El gasto militar es en buena medida responsable de un déficit fiscal que este año asciende a los tres mil millones de dólares y de una deuda pública que supera los 30 mil millones de dólares, de hecho una hipoteca que alguien tendrá que pagar algún día. Cuando se habla del papel de la producción de armamentos como estímulo para la economía norteamericana, se olvida que esta inversión generalmente no reproduce el valor invertido e impacta de manera negativa en otros aspectos del gasto público, como la infraestructura y la asistencia social. Por suerte, en la mayor parte de los casos, las armas terminan siendo desechadas antes de ser utilizadas.   

La guerra en Ucrania ha sido un negocio grandioso para Estados Unidos, en especial para el complejo militarista, toda vez que ha servido de excusa para un incremento record del presupuesto militar y las armas se han vendido por tuberías, hasta el punto de vaciar las reservas en algunos casos. Aunque el verdadero gran comprador, como siempre, es el propio contribuyente estadounidense, ha logrado comprometer a la OTAN en una nueva carrera armamentista para beneficio de los productores de armas norteamericanos y todo ello sin arriesgar a un solo soldado en el conflicto. No hay que apoyar la invasión rusa para comprender las razones que sostienen la “solidaridad” de Estados Unidos con los ucranianos y el interés por extender esta guerra cuanto sea posible.

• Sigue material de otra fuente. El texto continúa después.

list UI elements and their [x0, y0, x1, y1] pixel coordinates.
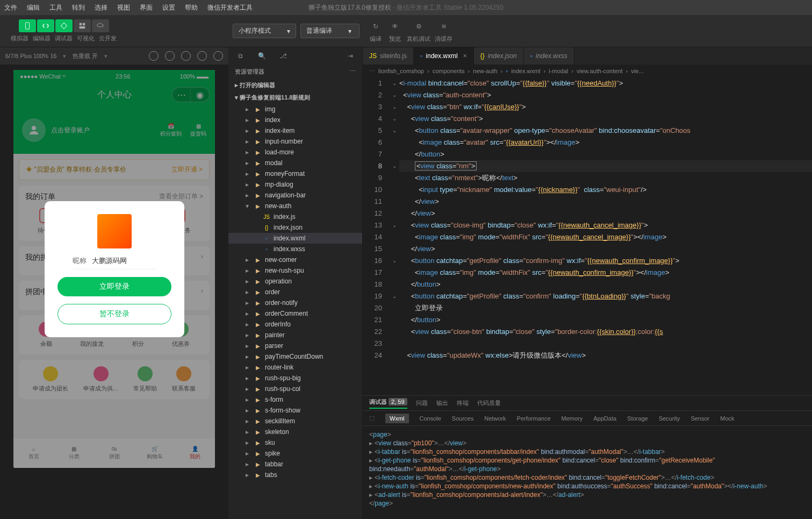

Lo que no pudo Donald Trump con sus desplantes lo han logrado los liberales demócratas mediante la subordinación de sus aliados europeos a los intereses del complejo militarista estadounidense. Aunque no es el único factor que explica las contradicciones, el negocio de las armas se alimenta de la exacerbación de las tensiones con Rusia y China; de la reconstrucción de zonas de influencia en permanente conflicto, así como de la promoción de la ingobernabilidad en todas partes.

Ni siquiera es siempre el interés imperialista el que explica el belicismo norteamericano, la guerra ha dejado de ser “la continuación de la política por otros medios”, al decir de Carl von Clausewitz, para convertirse en un negocio en sí mismo que actúa bajo sus propias reglas dentro del mercado capitalista. Las ganancias son extraordinarias y el subproducto la muerte y la destrucción.